Reaction of [Mo₂O₂(μ-S)₂(H₂O)₆]²⁺ with Mo(CO)₆ or metallic Mo under hydrothermal conditions (140 °C, 4 M HCl) gives oxido-sulfido cluster aqua complex [Mo₃(μ₃-S)(μ-O)₂(μ-S)(H₂O)₉]⁴⁺ (1). Similarly, [W₃(μ₃-S)(μ-O)₂(μ-S)(H₂O)₉]⁴⁺ (2) is obtained from [W₂O₂(μ-S)₂(H₂O)₆]²⁺ and W(CO)₆. While reaction of [Mo₂O₂(μ-S)₂(H₂O)₆]²⁺ with W(CO)₆ mainly proceeds as simple reduction to give 1, [W₂O₂(μ-S)₂(H₂O)₆]²⁺ with Mo(CO)₆ produces new mixed-metal cluster [W₂Mo(μ₃-S)(μ-O)₂(μ-S)(H₂O)₉]⁴⁺ (3) as main product. From solutions of 1 in HCl supramolecular adduct with cucurbit[6]uril (CB[6]) {[Mo₃O₂S₂(H₂O)₆Cl₃]₂CB[6]}Cl₂⋅18H₂O (4) was isolated and structurally characterized.

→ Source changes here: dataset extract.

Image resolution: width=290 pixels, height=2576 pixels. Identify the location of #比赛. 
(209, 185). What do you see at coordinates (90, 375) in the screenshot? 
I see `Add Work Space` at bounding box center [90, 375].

The aqua complexes were converted into acetylacetonates [M₃O₂S₂(acac)₃(py)₃]PF₆ (M₃ = Mo₃, W₃, W₂Mo; 5a-c), which were characterized by X-ray single crystal analysis, electrospray ionization mass spectrometry and ¹H NMR spectroscopy. Crystal structure of (H₅O₂)(Me₄N)₄[W₃(μ₃-S)(μ₂-S)(μ₂-O)₂(NCS)₉] (6), obtained from 2, is also reported.